- **Work to be completed**
If a record holds a picture, drop the picture and copy everything else exactly.

______________________________

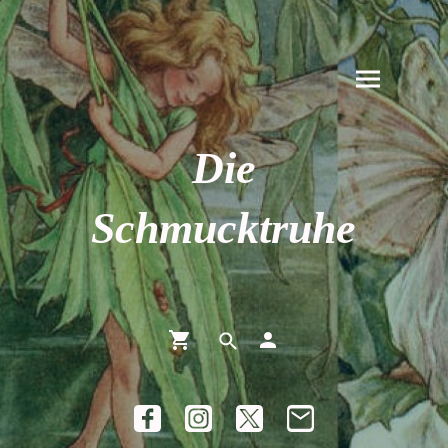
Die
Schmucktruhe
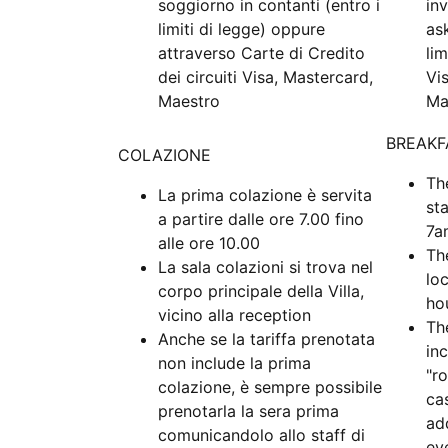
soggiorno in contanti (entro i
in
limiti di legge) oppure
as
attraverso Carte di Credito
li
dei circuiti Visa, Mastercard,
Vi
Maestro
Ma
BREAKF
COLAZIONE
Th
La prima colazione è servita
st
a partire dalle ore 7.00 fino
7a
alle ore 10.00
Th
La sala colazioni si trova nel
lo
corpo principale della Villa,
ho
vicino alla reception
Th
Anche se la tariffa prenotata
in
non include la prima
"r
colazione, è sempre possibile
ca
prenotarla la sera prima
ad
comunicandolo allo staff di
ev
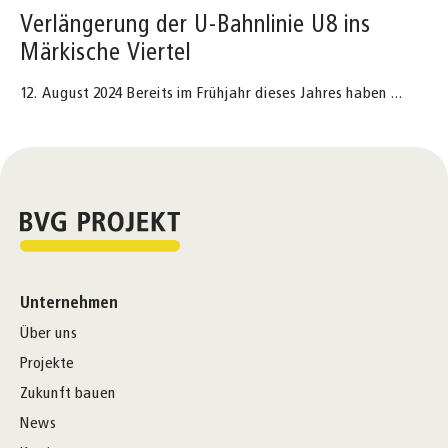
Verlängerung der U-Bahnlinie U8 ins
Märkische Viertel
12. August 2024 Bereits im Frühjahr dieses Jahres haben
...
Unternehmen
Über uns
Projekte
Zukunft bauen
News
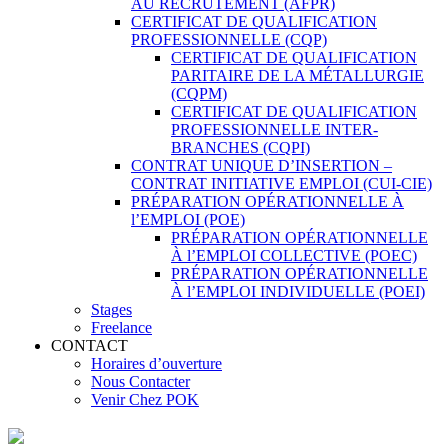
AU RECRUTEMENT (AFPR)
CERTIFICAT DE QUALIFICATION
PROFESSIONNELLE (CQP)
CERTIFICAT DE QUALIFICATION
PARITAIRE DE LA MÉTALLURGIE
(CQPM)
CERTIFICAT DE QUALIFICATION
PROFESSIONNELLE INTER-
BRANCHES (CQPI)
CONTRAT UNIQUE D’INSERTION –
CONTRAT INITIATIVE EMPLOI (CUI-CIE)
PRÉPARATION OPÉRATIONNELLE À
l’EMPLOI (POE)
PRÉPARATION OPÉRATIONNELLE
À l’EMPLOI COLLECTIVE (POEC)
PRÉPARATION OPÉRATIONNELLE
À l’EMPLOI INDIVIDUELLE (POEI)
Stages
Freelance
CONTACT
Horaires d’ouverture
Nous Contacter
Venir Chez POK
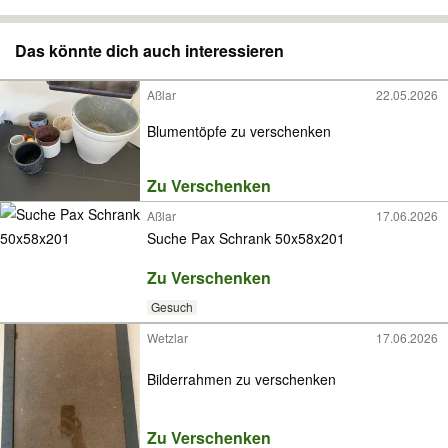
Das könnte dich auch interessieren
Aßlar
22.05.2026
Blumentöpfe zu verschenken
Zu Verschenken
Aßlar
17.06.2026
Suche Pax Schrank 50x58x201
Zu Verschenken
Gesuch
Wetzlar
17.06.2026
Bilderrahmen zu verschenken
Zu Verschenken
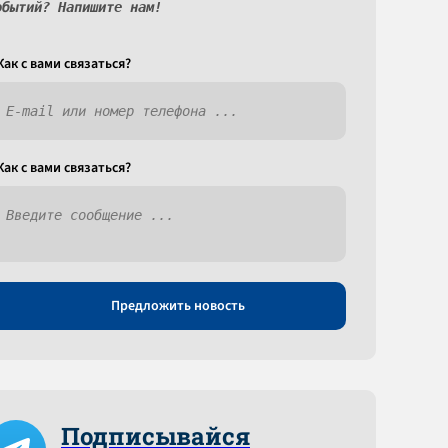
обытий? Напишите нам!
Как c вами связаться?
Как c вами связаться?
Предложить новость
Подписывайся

______________________________

- **Reply**
Die
Schmucktruhe
soggiorno in contanti (entro i
in
limiti di legge) oppure
as
attraverso Carte di Credito
li
dei circuiti Visa, Mastercard,
Vi
Maestro
Ma
BREAKF
COLAZIONE
Th
La prima colazione è servita
st
a partire dalle ore 7.00 fino
7a
alle ore 10.00
Th
La sala colazioni si trova nel
lo
corpo principale della Villa,
ho
vicino alla reception
Th
Anche se la tariffa prenotata
in
non include la prima
"r
colazione, è sempre possibile
ca
prenotarla la sera prima
ad
comunicandolo allo staff di
ev
Verlängerung der U-Bahnlinie U8 ins
Märkische Viertel
12. August 2024 Bereits im Frühjahr dieses Jahres haben
...
Unternehmen
Über uns
Projekte
Zukunft bauen
News
AU RECRUTEMENT (AFPR)
CERTIFICAT DE QUALIFICATION
PROFESSIONNELLE (CQP)
CERTIFICAT DE QUALIFICATION
PARITAIRE DE LA MÉTALLURGIE
(CQPM)
CERTIFICAT DE QUALIFICATION
PROFESSIONNELLE INTER-
BRANCHES (CQPI)
CONTRAT UNIQUE D’INSERTION –
CONTRAT INITIATIVE EMPLOI (CUI-CIE)
PRÉPARATION OPÉRATIONNELLE À
l’EMPLOI (POE)
PRÉPARATION OPÉRATIONNELLE
À l’EMPLOI COLLECTIVE (POEC)
PRÉPARATION OPÉRATIONNELLE
À l’EMPLOI INDIVIDUELLE (POEI)
Stages
Freelance
CONTACT
Horaires d’ouverture
Nous Contacter
Venir Chez POK
Das könnte dich auch interessieren
Aßlar
22.05.2026
Blumentöpfe zu verschenken
Zu Verschenken
Aßlar
17.06.2026
Suche Pax Schrank 50x58x201
Zu Verschenken
Gesuch
Wetzlar
17.06.2026
Bilderrahmen zu verschenken
Zu Verschenken
обытий? Напишите нам!
Как c вами связаться?
Как c вами связаться?
Предложить новость
Подписывайся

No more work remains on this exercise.